◆ ASSIGNED TASK
Extract the full set of records, then give each one again exactly.

◆ SOURCE DATA
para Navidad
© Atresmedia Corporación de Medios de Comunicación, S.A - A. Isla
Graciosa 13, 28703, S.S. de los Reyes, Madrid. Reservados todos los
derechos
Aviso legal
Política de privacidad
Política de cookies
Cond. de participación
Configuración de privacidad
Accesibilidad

◆ TASK OUTPUT
para Navidad
© Atresmedia Corporación de Medios de Comunicación, S.A - A. Isla
Graciosa 13, 28703, S.S. de los Reyes, Madrid. Reservados todos los
derechos
Aviso legal
Política de privacidad
Política de cookies
Cond. de participación
Configuración de privacidad
Accesibilidad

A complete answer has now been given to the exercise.